А в тот самый вечер по коридорам редакции прошелестело: мол, через час всем собраться в кабинете главного - будет встреча.
Я же в тот день, как на зло, был  «свежей головой» – вечерним дежурным.
И поэтому стремительно бегал между этажами, набело вычитывая вёрстку. Так что на саму встречу попал с опозданием. Всё уже было в разгаре.
– А я закончил ВГИК, – уже рассказывал поэт – крупнолицый, с тяжёлым щекастым лицом, в очках круглолинзных – солидный, в общем, мужчина. – И даже в одной группе с Васей Шукшиным какое-то время учился.

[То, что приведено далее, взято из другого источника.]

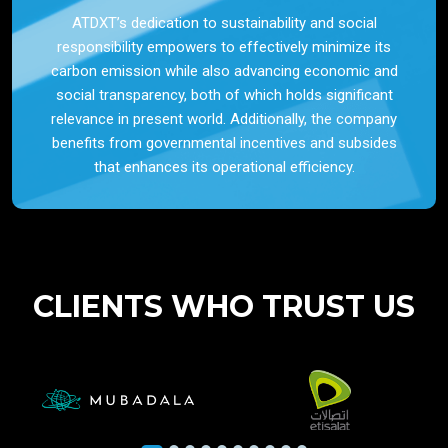
ATDXT’s dedication to sustainability and social
responsibility empowers to effectively minimize its
carbon emission while also advancing economic and
social transparency, both of which holds significant
relevance in present world. Additionally, the company
benefits from governmental incentives and subsides
that enhances its operational efficiency.
CLIENTS WHO TRUST US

Я затаил дыхание. Подумал: «Вот ведь как хорошо. Успел!»
Но поэт сказал об этом эпизоде вскользь, как бы между строк, и дальше продолжал о своём личном: где родился, работал, какие фильмы снимал. Рассказал, что на сегодняшний день у него вышло семнадцать сборников стихов. Потом тонко и напевно начал читать собственную лирику. Что-то очень есенинское: стога-луга, берёзы-клены. Но поскольку в стихах, да и в поэзии вообще, я мало что понимаю, да и закручен службой был, то, признаться, на звучание его лиры мой внутренний тумблер не включился. Я сидел и думал: «Вот же человек, с Шукшиным учился!»
А когда наступило время аплодисментов, благодарностей, вопросов и автографов, я, в общем хоре голосов, взял да и попросил:
– А вот с Василием Макаровичем вы учились. Не могли бы рассказать чуть подробнее.
Поэт, – фамилию, увы, так и не запомнил, – то ли Петров Иван Николаевич,  то ли Николаев Иван Петрович, то ли... что-то очень уж из самых обычных имён всё, – как-то нахмурился слегка, в себя, что ли, на миг ушёл. Потом вздохнул и сказал:  «Вы понимаете, Вася ведь в жизни был совсем не таким, как его принято представлять и как он себя подавал. Я-то его совсем другим знал. И то, что сейчас о нём восторженно говорят... Я так не смогу. Пил ведь он много. Сидит у себя в комнате в общежитии. Ночь-полночь. Вдруг подскочит. Идёт по коридору. Как даст сапогом в чью-нибудь дверь: «Подъём! – орёт. – Спите, бездари?! Ну-ка бегом за бутылкой!» В общем, очень он был грубый человек. И сегодня я бы не хотел развивать эту тему. Как-нибудь в другой раз... Давайте, – поэт взглянул на меня взглядом сочувствующего мэтра, – я вам лучше подпишу свою книжку.
На столе была приличная стопка его поэтических брошюр.
И вот именно в этот момент меня срочно вызвали - вниз, в типографию. Какая-то там заметка слетала. Тасовка пришла – надо было срочно делать замену. Я думал быстро вернусь и заполучу свой экземпляр с автографом. Но закрутился. Известное же дело – редакция.